Highlighting Chet Atkins' 50-plus-year career as a virtuoso singer, songwriter and record producer, this book is an analysis and appreciation of the most noteworthy recordings of one of the world's greatest guitarists. Atkins' whole body of work--truly unmatched in the history of modern musical entertainment--and nearly 140 of his all-time greatest recordings are discussed. An overview of his life and work is provided.

Westerns

Westerns
Author: Janet Walker
Publisher: Routledge
Total Pages: 273
Release: 2013-11-26
Genre: Social Science
ISBN: 1135204705

First Published in 2002. Routledge is an imprint of Taylor & Francis, an informa company.
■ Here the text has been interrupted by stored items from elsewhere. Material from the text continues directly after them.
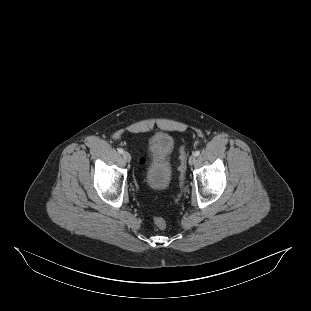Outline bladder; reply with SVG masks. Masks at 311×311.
<instances>
[{"instance_id":"1","label":"bladder","mask_w":311,"mask_h":311,"mask_svg":"<svg viewBox=\"0 0 311 311\" xmlns=\"http://www.w3.org/2000/svg\"><path fill=\"white\" fill-rule=\"evenodd\" d=\"M174 150L175 141L167 133H157L147 141L142 166L144 182L151 190H165L173 181Z\"/></svg>"}]
</instances>
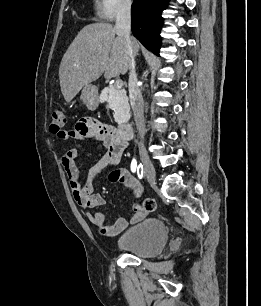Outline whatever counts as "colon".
Listing matches in <instances>:
<instances>
[{"label":"colon","instance_id":"1","mask_svg":"<svg viewBox=\"0 0 261 306\" xmlns=\"http://www.w3.org/2000/svg\"><path fill=\"white\" fill-rule=\"evenodd\" d=\"M65 115L62 110L54 109L51 114L50 131L60 138L64 135L65 130ZM126 179L125 175L121 171H115L111 174V180L113 182H121ZM142 207L145 211L151 212L155 210V201L151 198H146L142 202Z\"/></svg>","mask_w":261,"mask_h":306}]
</instances>
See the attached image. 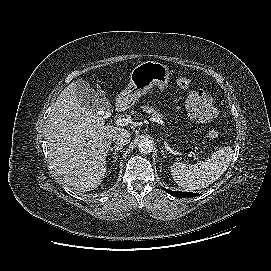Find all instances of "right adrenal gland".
Listing matches in <instances>:
<instances>
[{"instance_id": "obj_1", "label": "right adrenal gland", "mask_w": 271, "mask_h": 271, "mask_svg": "<svg viewBox=\"0 0 271 271\" xmlns=\"http://www.w3.org/2000/svg\"><path fill=\"white\" fill-rule=\"evenodd\" d=\"M122 148H123L122 146L110 147L109 150H108V153H111L114 150L113 158H115V155L117 154V152L120 151Z\"/></svg>"}]
</instances>
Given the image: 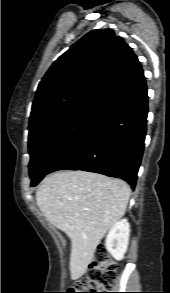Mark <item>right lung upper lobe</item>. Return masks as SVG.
Here are the masks:
<instances>
[{"mask_svg":"<svg viewBox=\"0 0 170 293\" xmlns=\"http://www.w3.org/2000/svg\"><path fill=\"white\" fill-rule=\"evenodd\" d=\"M145 81L140 62L111 29H96L50 67L36 91L29 128L82 103L104 106Z\"/></svg>","mask_w":170,"mask_h":293,"instance_id":"1","label":"right lung upper lobe"}]
</instances>
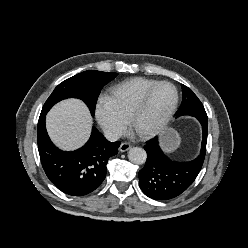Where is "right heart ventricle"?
<instances>
[{"mask_svg":"<svg viewBox=\"0 0 248 248\" xmlns=\"http://www.w3.org/2000/svg\"><path fill=\"white\" fill-rule=\"evenodd\" d=\"M156 82L150 78L134 77L110 87L108 93L120 113L128 119L143 93Z\"/></svg>","mask_w":248,"mask_h":248,"instance_id":"right-heart-ventricle-1","label":"right heart ventricle"}]
</instances>
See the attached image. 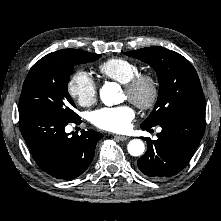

The Lost Gold of San Francisco

The Lost Gold of San Francisco
Author: Michael Castleman
Publisher: Last Gasp
Total Pages: 414
Release: 2007
Genre: Fiction
ISBN: 9780867196740

This intricately-plotted mystery thriller is charged by priceless missing Mint gold framed between the two big earthquakes of 1906 and 1989. The day before the 1906 earthquake, the US Army failed to pick up $130,000 in mis-struck $20 gold pieces at the San Francisco Mint. These coins' S mint marks had been accidentally double-struck SS and they were to be melted down in Denver. After the Big One, the coins dissapear; only two are ever found. These are the most storied coins in US history, with the others known as the Lost Gold of San Francisco. In 1989 Chester Worthington Gilchrist III, billionaire publisher of the San Francisco Foghorn newspaper donates his priceless coin collection -- with one of the SS pieces -- to the California Museum. Then the founder of the Museum, a contoversial figure, turns up murdered. Brash reporter Ed Rosenberg chases the story . More bodies drop, and Ed suspects a connection to the Lost Gold.

Deep in a Dream

Deep in a Dream
Author: James Gavin
Publisher: Chicago Review Press
Total Pages: 473
Release: 2011-07-01
Genre: Music
ISBN: 1569769036

This first major biography of the most romanticized icon in jazz thrillingly recounts his wild ride. From his emergence in the 1950s--when an uncannily beautiful young man from Oklahoma appeard on the West Coast to become, seemingly overnight, the prince of "cool" jazz--until his violent, drug-related death in Amsterdam in 1988, Chet Baker lived a life that has become an American myth. Here, drawing on hundreds of interviews and previously untapped sources, James Gavin gives a hair-raising account of the trumpeter's dark journey.

Highway 61 Revisited

Highway 61 Revisited
Author: Gene Santoro
Publisher: Oxford University Press, USA
Total Pages: 321
Release: 2004
Genre: Music
ISBN: 0195154819

An exploration of the pervasive influence of jazz on all forms of American music, this work maps the unexpected musical and cultural links between Louis Armstrong, Willie Nelson, Bob Dylan, Herbie Hancock and many others.

Voices of the Country

Voices of the Country
Author: Michael Streissguth
Publisher: Routledge
Total Pages: 232
Release: 2004-06-19
Genre: Music
ISBN: 1135878161

"Voices of the Country" presents interviews with innovative musicians, producers, and songwriters who shaped the last fifty years of country music. From Eddy Arnold's new, smoother approach to song delivery to Loretta Lynn's take-no-prisoners feminism, these people opened new vistas in country music - and American culture. Streissguth is a sensitive and knowledgeable interviewer: he gets beyond the standard publicity tales to the heart of the real voice - and real experiences - of these important figures.